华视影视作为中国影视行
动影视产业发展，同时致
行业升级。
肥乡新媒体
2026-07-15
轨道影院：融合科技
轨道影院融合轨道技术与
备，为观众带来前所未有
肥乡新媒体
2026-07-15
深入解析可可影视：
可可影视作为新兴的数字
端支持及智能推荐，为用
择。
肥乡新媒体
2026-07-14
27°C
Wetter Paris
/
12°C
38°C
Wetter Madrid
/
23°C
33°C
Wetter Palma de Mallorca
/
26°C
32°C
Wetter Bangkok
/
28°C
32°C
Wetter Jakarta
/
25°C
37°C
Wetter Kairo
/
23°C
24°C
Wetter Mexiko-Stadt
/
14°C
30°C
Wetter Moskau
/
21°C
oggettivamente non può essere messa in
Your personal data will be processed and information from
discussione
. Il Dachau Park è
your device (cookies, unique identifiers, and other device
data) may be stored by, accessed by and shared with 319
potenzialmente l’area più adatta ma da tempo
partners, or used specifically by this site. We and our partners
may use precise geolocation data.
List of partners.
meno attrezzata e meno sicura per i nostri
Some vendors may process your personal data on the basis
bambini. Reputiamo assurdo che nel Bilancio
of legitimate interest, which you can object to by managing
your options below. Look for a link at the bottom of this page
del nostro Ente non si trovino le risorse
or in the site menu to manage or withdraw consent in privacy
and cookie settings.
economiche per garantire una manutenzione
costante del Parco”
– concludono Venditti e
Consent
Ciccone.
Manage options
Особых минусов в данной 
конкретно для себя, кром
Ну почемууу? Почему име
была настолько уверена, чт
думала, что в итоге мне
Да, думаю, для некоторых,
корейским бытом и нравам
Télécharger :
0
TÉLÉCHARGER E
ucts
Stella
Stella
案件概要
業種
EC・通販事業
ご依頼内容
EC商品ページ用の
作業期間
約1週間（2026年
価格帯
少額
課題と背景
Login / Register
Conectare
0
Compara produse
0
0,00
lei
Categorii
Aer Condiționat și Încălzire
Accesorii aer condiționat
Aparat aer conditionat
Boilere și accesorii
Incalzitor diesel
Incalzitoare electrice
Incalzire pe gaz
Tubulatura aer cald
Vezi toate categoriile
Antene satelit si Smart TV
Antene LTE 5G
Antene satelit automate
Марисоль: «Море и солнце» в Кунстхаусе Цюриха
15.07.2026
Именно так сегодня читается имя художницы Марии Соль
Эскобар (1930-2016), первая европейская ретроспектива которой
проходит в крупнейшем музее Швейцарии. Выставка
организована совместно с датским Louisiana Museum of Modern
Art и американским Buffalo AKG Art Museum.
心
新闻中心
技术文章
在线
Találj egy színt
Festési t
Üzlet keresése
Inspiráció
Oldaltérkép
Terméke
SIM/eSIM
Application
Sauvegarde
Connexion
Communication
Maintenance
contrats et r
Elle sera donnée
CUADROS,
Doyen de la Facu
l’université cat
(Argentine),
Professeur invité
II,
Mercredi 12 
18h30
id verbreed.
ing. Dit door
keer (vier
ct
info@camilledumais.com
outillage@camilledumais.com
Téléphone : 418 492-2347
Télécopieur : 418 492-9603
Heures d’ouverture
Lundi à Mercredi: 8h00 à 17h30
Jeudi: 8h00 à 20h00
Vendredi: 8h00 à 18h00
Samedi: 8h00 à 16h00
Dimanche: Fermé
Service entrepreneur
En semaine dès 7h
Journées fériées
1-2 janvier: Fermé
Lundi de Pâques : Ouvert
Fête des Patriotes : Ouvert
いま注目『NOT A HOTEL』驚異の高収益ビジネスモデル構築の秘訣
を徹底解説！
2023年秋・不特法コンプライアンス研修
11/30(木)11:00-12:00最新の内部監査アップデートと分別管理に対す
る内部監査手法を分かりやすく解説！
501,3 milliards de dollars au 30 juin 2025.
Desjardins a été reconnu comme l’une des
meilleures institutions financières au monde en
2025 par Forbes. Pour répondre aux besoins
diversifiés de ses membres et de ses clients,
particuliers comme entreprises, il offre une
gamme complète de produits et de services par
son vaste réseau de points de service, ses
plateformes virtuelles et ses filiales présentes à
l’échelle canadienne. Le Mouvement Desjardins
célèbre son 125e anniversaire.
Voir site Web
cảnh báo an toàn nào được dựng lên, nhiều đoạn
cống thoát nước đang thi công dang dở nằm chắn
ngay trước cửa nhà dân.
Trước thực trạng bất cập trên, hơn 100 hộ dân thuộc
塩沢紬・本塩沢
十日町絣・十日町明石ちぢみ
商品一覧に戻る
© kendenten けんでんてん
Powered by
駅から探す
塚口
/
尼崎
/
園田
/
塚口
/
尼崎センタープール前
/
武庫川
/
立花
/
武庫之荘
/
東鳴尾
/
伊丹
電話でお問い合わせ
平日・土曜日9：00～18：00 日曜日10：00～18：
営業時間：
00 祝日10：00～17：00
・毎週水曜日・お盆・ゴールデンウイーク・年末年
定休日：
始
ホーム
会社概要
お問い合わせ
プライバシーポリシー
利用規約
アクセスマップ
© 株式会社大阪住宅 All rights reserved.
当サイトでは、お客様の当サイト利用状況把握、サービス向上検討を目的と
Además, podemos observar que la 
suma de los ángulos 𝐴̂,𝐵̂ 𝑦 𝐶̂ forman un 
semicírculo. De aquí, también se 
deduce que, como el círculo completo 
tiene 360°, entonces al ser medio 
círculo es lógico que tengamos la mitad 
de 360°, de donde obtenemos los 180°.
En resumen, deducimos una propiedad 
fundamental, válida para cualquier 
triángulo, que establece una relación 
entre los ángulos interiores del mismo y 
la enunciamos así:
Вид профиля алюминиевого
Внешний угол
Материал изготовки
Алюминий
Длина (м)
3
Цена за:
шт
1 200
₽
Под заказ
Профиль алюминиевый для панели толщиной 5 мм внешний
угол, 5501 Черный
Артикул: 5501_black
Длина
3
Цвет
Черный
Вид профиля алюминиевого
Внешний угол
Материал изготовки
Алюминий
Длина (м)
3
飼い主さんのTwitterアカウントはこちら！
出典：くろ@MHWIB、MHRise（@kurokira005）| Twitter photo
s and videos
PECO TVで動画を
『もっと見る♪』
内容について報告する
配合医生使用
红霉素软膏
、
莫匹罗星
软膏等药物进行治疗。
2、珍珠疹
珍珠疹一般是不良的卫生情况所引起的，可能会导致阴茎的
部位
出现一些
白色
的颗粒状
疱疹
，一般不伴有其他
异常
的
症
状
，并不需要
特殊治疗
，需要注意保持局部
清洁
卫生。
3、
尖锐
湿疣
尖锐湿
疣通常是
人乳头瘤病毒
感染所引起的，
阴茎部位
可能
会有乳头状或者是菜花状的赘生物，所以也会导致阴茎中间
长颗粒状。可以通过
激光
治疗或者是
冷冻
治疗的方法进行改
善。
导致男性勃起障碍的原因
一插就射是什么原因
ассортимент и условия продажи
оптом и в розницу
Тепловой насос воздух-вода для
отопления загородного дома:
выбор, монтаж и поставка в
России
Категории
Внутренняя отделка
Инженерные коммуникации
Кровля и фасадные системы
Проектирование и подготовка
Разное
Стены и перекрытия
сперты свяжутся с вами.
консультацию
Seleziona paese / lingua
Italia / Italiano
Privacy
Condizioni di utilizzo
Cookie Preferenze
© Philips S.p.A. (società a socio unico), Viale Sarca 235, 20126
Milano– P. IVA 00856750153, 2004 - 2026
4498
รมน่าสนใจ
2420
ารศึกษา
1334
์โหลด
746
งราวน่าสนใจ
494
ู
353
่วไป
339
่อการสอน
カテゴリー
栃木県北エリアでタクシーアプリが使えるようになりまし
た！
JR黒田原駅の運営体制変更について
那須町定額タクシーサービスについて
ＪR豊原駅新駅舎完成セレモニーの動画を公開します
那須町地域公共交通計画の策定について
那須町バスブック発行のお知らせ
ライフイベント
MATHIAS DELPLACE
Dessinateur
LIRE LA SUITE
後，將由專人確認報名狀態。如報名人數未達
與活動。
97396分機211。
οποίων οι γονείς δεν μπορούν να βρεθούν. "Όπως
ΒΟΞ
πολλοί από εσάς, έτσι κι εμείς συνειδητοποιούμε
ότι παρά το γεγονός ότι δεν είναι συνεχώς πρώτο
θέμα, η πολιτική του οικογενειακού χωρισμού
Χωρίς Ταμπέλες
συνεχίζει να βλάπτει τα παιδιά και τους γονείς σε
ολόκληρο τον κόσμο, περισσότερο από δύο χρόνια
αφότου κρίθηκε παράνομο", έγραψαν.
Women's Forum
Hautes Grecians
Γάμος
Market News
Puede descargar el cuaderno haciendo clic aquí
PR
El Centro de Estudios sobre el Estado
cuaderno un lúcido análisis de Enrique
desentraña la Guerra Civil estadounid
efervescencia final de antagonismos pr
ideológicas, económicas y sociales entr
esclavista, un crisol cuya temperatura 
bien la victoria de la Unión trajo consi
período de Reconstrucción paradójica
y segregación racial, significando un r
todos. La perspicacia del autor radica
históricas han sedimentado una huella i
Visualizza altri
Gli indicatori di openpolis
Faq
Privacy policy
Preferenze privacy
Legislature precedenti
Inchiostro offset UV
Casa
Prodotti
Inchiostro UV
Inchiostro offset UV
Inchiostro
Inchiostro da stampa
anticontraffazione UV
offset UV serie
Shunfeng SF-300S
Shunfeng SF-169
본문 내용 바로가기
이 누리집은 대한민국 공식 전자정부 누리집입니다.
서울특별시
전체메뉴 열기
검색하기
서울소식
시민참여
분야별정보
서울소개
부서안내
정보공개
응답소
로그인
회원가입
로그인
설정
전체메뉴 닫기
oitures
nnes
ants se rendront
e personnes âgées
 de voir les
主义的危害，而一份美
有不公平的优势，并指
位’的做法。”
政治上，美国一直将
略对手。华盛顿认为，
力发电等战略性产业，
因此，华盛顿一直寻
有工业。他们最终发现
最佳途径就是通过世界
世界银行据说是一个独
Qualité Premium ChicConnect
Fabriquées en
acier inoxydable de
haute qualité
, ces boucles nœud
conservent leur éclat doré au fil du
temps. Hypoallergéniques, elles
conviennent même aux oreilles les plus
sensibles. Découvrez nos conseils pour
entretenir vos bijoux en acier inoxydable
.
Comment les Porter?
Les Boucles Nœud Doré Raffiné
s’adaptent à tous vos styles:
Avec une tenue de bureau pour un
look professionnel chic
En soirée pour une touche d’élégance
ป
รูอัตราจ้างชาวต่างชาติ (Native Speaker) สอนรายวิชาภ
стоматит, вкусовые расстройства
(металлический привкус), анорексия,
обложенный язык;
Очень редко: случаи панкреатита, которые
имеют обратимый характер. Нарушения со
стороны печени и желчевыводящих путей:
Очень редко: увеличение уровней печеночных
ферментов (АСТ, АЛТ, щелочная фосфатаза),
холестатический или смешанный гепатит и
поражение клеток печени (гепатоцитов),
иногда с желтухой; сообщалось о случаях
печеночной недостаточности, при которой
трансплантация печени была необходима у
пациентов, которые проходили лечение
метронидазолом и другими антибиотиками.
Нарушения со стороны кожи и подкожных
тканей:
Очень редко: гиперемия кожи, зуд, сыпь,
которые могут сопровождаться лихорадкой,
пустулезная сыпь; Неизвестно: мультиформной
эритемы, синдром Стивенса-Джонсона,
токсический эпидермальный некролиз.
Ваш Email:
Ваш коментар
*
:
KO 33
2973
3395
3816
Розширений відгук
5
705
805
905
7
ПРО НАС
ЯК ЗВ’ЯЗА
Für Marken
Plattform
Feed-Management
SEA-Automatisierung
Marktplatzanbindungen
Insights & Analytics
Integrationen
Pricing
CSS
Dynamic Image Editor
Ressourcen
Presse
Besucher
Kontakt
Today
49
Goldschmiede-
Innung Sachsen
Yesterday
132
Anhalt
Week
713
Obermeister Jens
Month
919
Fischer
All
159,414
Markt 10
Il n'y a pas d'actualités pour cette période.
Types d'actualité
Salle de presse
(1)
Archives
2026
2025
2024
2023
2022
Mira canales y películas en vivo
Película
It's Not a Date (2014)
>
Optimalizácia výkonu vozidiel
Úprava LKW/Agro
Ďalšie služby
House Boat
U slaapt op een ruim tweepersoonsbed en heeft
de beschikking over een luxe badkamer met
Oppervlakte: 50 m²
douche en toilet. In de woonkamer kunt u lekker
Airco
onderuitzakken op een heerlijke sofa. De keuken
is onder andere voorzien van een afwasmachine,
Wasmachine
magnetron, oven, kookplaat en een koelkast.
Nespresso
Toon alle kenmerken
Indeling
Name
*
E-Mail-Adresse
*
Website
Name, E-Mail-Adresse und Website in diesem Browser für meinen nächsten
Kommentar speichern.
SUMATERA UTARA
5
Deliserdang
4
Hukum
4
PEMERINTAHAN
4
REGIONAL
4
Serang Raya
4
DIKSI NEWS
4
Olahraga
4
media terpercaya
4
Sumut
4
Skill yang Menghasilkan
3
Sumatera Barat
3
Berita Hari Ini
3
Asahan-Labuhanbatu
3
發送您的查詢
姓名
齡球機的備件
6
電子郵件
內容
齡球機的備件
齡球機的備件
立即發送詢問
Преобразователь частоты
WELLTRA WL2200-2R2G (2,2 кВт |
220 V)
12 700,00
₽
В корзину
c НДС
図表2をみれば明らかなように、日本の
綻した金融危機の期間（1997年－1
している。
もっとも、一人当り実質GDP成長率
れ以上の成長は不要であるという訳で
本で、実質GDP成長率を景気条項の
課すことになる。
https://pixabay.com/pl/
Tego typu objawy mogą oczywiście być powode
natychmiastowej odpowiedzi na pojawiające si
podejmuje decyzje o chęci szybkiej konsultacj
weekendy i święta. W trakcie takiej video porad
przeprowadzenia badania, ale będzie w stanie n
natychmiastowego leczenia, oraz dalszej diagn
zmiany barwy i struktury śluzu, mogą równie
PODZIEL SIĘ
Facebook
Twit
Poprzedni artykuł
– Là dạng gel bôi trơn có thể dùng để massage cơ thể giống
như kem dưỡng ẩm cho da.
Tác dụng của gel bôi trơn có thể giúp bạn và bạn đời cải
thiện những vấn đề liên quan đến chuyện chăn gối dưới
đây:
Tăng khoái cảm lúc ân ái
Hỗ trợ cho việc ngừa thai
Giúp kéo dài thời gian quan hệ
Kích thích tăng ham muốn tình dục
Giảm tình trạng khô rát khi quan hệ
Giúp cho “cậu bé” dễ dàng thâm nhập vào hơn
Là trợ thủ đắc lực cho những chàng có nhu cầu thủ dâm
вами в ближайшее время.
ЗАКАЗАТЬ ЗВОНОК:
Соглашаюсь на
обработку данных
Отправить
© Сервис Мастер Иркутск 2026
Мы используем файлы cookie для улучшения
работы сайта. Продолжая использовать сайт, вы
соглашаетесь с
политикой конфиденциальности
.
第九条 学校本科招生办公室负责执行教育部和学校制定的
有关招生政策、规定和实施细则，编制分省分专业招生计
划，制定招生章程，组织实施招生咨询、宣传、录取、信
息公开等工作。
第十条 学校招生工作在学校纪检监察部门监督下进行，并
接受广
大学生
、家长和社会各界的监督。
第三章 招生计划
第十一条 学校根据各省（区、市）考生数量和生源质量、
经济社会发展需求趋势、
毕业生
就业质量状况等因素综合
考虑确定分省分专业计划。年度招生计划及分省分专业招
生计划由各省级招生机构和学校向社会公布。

Work required: Beginning at the line with "Italia / Italiano" and ending at the line with "Shunfeng SF-300S", reproduce each line of the data above exactly, and add no other lines.

Response box:
Italia / Italiano
Privacy
Condizioni di utilizzo
Cookie Preferenze
© Philips S.p.A. (società a socio unico), Viale Sarca 235, 20126
Milano– P. IVA 00856750153, 2004 - 2026
4498
รมน่าสนใจ
2420
ารศึกษา
1334
์โหลด
746
งราวน่าสนใจ
494
ู
353
่วไป
339
่อการสอน
カテゴリー
栃木県北エリアでタクシーアプリが使えるようになりまし
た！
JR黒田原駅の運営体制変更について
那須町定額タクシーサービスについて
ＪR豊原駅新駅舎完成セレモニーの動画を公開します
那須町地域公共交通計画の策定について
那須町バスブック発行のお知らせ
ライフイベント
MATHIAS DELPLACE
Dessinateur
LIRE LA SUITE
後，將由專人確認報名狀態。如報名人數未達
與活動。
97396分機211。
οποίων οι γονείς δεν μπορούν να βρεθούν. "Όπως
ΒΟΞ
πολλοί από εσάς, έτσι κι εμείς συνειδητοποιούμε
ότι παρά το γεγονός ότι δεν είναι συνεχώς πρώτο
θέμα, η πολιτική του οικογενειακού χωρισμού
Χωρίς Ταμπέλες
συνεχίζει να βλάπτει τα παιδιά και τους γονείς σε
ολόκληρο τον κόσμο, περισσότερο από δύο χρόνια
αφότου κρίθηκε παράνομο", έγραψαν.
Women's Forum
Hautes Grecians
Γάμος
Market News
Puede descargar el cuaderno haciendo clic aquí
PR
El Centro de Estudios sobre el Estado
cuaderno un lúcido análisis de Enrique
desentraña la Guerra Civil estadounid
efervescencia final de antagonismos pr
ideológicas, económicas y sociales entr
esclavista, un crisol cuya temperatura 
bien la victoria de la Unión trajo consi
período de Reconstrucción paradójica
y segregación racial, significando un r
todos. La perspicacia del autor radica
históricas han sedimentado una huella i
Visualizza altri
Gli indicatori di openpolis
Faq
Privacy policy
Preferenze privacy
Legislature precedenti
Inchiostro offset UV
Casa
Prodotti
Inchiostro UV
Inchiostro offset UV
Inchiostro
Inchiostro da stampa
anticontraffazione UV
offset UV serie
Shunfeng SF-300S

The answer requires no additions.